"Judge Salvant in Fort Worth postpones hearing on execution of mentally ill Death Row inmate Staley," is the Fort Worth Star-Telegram report by Martha Deller.
For the third time in five years, a mentally ill Death Row inmate has gotten a reprieve while attorneys continue a rare legal battle over whether he can be forcibly medicated to make him sane enough to be executed.
Steven Kenneth Staley, 48, was scheduled to be executed Dec. 1 for the 1989 robbery-slaying of restaurant manager Robert Read, who was fatally shot after offering himself as a hostage to spare the lives of his staff and customers at a Steak & Ale in west Fort Worth.
But State District Judge Wayne Salvant, who set Staley's execution date in September, postponed a hearing this week to decide whether Staley is mentally competent to be put to death.
Salvant said he expects to sign a separate order to stay Staley's execution until he determines his competency.
Staley, who was diagnosed paranoid schizophrenic after he was sent to Death Row in 1991, had his 2005 and 2006 executions stayed after experts determined that he didn't understand why he was being put to death.
While the U.S. Supreme Court has prohibited the execution of people with mental retardation, it has not ruled that it is unconstitutional to execute someone who had a serious mental illness at the time of the crime.
The Supreme Court has ruled that states cannot execute someone who is not able to understand why they are being executed. But the high court and other courts have not prohibited states from forcibly medicating inmates to restore their competency before they are put to death.
In 2006, Salvant ordered prison officials to give Staley anti-psychotic drugs that Staley had refused because he believed they would poison him. The Texas Court of Criminal Appeals declined to reverse the order.
Salvant said he believes that Staley has been medicated since he ordered it in 2006.
"The case law said we can do that," Salvant said.
Strickland has repeatedly said forcing inmates to take medication against their will is cruel and unusual punishment and should be stopped immediately.
Prosecutor Chuck Mallin, chief of the district attorney's appellate division, disagrees. He said the medication is necessary to control Staley's psychosis and carry out the 1991 sentence.
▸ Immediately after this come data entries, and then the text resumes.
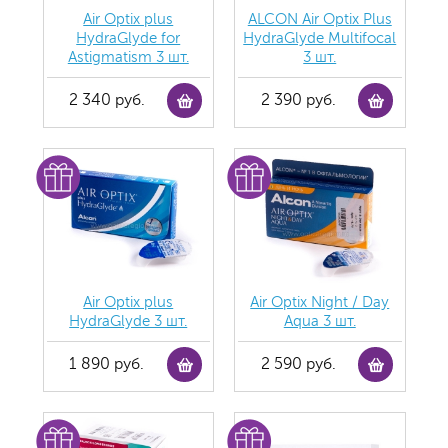
Air Optix plus
ALCON Air Optix Plus
HydraGlyde for
HydraGlyde Multifocal
Astigmatism 3 шт.
3 шт.
2 340 руб.
2 390 руб.
Air Optix plus
Air Optix Night / Day
HydraGlyde 3 шт.
Aqua 3 шт.
1 890 руб.
2 590 руб.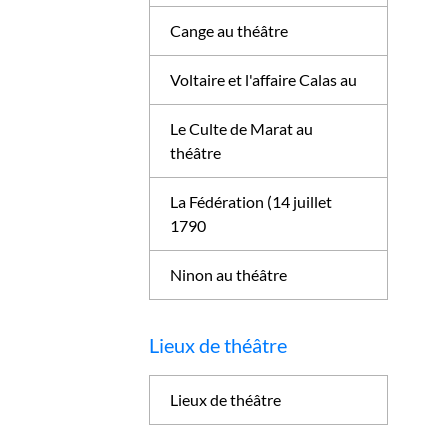
Cange au théâtre
Voltaire et l'affaire Calas au
Le Culte de Marat au
théâtre
La Fédération (14 juillet
1790
Ninon au théâtre
Lieux de théâtre
Lieux de théâtre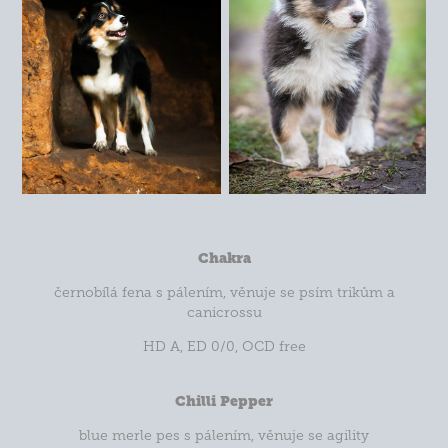
Chakra
černobílá fena s pálením, věnuje se psím trikům a
canicrossu
HD A, ED 0/0, OCD free
Chilli Pepper
blue merle pes s pálením, věnuje se agility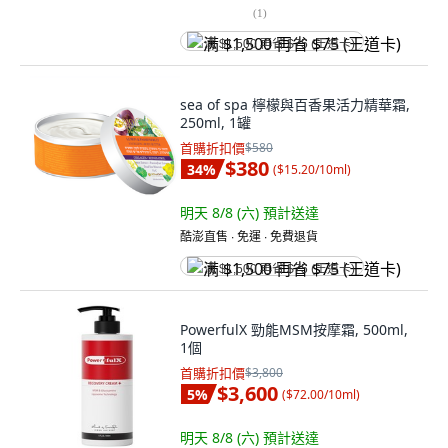
(
1
)
满 $1,500 再省 $75 (王道卡)
sea of spa 檸檬與百香果活力精華霜,
250ml, 1罐
首購折扣價
$580
$380
34
%
(
$15.20/10ml
)
明天 8/8 (六)
預計送達
酷澎直售 ∙ 免運 ∙ 免費退貨
满 $1,500 再省 $75 (王道卡)
PowerfulX 勁能MSM按摩霜, 500ml,
1個
首購折扣價
$3,800
$3,600
5
%
(
$72.00/10ml
)
明天 8/8 (六)
預計送達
In September, after another round of defense appeals was denied, Salvant set the Dec. 1 execution date. Staley was then returned to the Tarrant County Jail, where he was to have had a competency hearing Monday.
On Tuesday, Salvant granted Strickland's request to delay the hearing so he could find a mental health expert to counter a state expert who has already examined Staley. Strickland said he expects a new round of appeals to delay Staley's execution for four to six years.
But Staley will have to get a new attorney to handle future appeals. Strickland, who has represented Staley since 1999, is returning to the district attorney's office in January as deputy chief district attorney. He has been a criminal defense attorney for 30 years.
The question of competency to be executed was addressed in a 1989 Supreme Court case which set the standard for evaluating competency to be executed, Ford v. Wainwright. The Supreme Court revisited the subject in 2007 in the Texas case of Scott Panetti; more on Panetti v. Quarterman, via Oyez.
Staley's was the final scheduled execution in 2010, according to TDCJ. One execution date has already been ordered for 2011. It is unlikely, though still possible, that additional execution dates could be set for 2010.
Texas has carried out 17 executions in 2010, the fewest since 2001, when there were also 17 excutions. Texas has carried out 464 executions since 1982, by far the most of any state in America, accounting for more than 37% of the nation's post-Furman executions.